## WORK TO BE COMPLETED
Write out exactly the lines from the one containing "Fortuner Sin chip" to the end of the material, both ends included, and nothing else. Leave pictures out.

───── INPUT DATA ─────

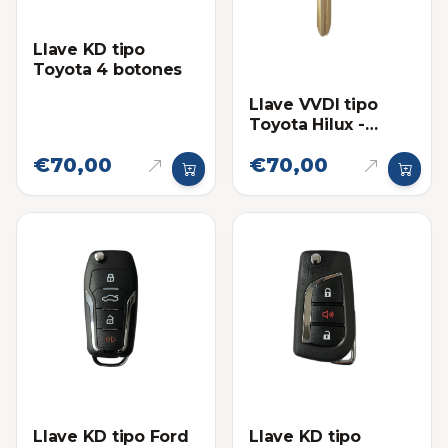
Llave KD tipo
Toyota 4 botones
Llave VVDI tipo
Toyota Hilux -
Fortuner Sin chip
€70,00
€70,00
Llave KD tipo Ford
Llave KD tipo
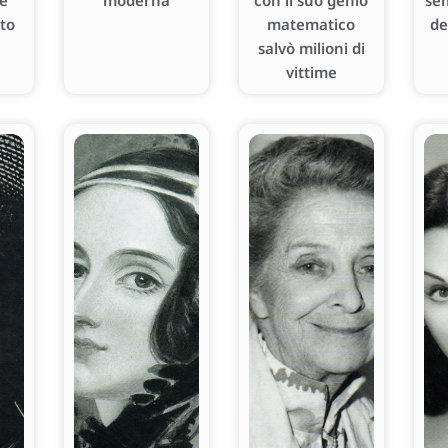
 e
moderna
con il suo genio
se
oto
matematico
de
salvò milioni di
vittime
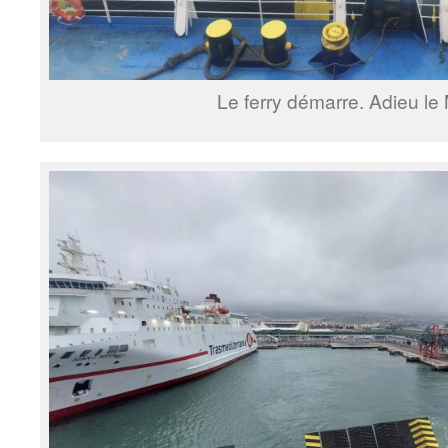
Le ferry démarre. Adieu le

─────

## FINAL ANSWER
Fortuner Sin chip
€70,00
€70,00
Llave KD tipo Ford
Llave KD tipo
 e
moderna
con il suo genio
se
oto
matematico
de
salvò milioni di
vittime
Le ferry démarre. Adieu le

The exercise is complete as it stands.